*TASK STATEMENT:* Search the records that follow and extract every line containing the string "forum".

Collected data
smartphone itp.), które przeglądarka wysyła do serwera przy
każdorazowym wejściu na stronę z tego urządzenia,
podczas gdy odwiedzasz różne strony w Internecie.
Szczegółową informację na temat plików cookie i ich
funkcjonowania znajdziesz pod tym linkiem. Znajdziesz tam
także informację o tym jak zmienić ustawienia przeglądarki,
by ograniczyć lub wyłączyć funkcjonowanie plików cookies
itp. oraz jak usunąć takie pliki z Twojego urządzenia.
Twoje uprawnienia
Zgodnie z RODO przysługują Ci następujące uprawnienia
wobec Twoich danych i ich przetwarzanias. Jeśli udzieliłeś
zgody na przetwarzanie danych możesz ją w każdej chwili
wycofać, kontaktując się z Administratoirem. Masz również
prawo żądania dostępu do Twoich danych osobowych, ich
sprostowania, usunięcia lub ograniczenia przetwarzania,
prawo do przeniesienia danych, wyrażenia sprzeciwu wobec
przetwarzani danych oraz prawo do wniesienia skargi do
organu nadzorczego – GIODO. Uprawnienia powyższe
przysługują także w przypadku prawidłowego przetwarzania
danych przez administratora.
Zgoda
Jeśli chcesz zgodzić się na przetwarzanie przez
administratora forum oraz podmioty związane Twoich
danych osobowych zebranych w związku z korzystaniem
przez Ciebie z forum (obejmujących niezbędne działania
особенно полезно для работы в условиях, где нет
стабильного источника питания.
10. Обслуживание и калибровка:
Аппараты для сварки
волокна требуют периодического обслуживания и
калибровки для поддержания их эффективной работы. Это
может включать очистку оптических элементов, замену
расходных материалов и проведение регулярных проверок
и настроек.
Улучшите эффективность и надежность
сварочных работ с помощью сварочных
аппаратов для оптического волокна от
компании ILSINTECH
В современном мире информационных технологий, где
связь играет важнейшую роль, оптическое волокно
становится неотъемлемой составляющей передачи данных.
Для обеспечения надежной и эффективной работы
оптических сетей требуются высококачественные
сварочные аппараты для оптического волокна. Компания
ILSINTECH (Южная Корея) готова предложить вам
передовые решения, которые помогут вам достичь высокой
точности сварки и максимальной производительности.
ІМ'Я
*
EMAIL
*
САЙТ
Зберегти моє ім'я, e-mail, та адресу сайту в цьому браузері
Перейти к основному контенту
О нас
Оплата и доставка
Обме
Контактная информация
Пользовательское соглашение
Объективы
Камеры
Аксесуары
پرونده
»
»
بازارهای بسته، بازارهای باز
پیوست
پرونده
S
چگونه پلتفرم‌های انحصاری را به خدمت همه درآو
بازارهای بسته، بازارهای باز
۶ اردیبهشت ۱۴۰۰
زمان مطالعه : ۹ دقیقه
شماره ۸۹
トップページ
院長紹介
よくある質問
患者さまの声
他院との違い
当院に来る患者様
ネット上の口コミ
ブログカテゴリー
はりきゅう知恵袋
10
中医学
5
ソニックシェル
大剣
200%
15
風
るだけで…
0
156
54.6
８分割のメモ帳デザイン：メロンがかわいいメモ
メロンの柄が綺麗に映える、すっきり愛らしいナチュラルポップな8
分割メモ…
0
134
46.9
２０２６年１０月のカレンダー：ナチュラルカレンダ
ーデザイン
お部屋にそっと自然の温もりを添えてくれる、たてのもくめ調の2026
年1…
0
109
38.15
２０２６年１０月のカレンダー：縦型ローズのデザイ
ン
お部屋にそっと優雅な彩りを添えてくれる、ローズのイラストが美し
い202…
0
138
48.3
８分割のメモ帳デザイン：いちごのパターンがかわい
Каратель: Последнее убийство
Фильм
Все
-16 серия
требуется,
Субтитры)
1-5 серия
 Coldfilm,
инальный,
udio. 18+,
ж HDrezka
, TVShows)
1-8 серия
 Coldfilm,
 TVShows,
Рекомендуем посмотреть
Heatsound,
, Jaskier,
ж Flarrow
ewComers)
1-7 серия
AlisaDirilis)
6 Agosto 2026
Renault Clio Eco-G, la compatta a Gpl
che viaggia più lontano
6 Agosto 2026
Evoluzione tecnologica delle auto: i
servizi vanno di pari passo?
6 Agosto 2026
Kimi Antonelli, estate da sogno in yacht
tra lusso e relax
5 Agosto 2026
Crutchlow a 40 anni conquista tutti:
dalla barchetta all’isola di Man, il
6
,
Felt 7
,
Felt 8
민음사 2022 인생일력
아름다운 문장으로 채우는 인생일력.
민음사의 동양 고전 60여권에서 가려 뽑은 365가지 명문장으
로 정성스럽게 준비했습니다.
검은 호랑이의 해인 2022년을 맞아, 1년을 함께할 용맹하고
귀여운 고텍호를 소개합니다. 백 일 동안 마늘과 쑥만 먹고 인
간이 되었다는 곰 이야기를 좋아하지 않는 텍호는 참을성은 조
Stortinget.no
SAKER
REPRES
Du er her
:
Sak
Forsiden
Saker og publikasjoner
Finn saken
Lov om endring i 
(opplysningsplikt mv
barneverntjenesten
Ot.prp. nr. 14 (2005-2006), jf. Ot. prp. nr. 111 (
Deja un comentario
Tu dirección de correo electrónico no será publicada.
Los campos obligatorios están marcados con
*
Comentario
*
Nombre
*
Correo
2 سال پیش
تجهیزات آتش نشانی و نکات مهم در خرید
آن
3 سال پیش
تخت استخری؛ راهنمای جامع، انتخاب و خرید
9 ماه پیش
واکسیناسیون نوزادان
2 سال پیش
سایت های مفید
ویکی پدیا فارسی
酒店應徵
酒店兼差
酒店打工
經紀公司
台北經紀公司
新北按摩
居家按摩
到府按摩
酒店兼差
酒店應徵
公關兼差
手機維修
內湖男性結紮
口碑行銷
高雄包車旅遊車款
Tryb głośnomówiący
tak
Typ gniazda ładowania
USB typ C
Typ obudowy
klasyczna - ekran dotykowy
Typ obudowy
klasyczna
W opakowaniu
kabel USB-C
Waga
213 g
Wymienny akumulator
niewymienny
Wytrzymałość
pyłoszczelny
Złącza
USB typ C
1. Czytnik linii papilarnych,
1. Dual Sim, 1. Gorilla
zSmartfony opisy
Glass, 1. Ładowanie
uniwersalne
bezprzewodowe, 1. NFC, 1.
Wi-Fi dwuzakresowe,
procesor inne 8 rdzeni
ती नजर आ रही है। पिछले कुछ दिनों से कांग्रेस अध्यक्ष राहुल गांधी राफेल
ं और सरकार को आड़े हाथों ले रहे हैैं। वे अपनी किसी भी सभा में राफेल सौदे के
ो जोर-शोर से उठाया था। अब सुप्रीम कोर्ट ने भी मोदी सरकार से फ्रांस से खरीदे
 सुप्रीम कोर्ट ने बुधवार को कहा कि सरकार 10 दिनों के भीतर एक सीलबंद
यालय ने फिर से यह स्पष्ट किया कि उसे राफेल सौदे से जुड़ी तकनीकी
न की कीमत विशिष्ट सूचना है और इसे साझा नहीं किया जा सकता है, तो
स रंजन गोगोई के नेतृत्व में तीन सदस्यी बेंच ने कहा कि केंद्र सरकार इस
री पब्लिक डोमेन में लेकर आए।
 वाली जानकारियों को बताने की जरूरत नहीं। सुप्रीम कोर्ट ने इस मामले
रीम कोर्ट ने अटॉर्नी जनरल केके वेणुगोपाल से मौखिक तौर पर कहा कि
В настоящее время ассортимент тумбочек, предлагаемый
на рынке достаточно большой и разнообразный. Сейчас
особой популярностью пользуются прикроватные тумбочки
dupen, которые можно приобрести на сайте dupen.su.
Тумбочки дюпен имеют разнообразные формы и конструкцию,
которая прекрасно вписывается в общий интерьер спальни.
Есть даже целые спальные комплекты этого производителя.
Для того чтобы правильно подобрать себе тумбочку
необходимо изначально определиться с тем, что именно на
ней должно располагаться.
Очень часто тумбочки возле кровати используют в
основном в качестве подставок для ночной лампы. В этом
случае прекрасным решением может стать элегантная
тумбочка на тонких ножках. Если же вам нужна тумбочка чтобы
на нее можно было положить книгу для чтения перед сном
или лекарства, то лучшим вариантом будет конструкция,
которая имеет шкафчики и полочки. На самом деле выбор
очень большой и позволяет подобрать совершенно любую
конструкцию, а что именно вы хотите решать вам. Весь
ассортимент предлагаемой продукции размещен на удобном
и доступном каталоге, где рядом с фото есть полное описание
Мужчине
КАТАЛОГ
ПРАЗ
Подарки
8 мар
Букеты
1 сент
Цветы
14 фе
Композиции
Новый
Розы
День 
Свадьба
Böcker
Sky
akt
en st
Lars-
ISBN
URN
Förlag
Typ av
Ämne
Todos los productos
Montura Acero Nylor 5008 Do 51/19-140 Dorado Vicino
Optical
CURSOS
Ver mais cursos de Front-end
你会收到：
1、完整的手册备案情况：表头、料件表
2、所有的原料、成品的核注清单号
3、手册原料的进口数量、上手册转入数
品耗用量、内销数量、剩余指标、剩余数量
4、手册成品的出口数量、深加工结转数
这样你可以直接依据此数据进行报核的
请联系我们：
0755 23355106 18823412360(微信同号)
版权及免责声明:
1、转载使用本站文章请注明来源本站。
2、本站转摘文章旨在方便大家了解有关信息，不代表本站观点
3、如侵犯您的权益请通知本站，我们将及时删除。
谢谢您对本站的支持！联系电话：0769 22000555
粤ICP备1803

*YOUR RESPONSE:*
administratora forum oraz podmioty związane Twoich
przez Ciebie z forum (obejmujących niezbędne działania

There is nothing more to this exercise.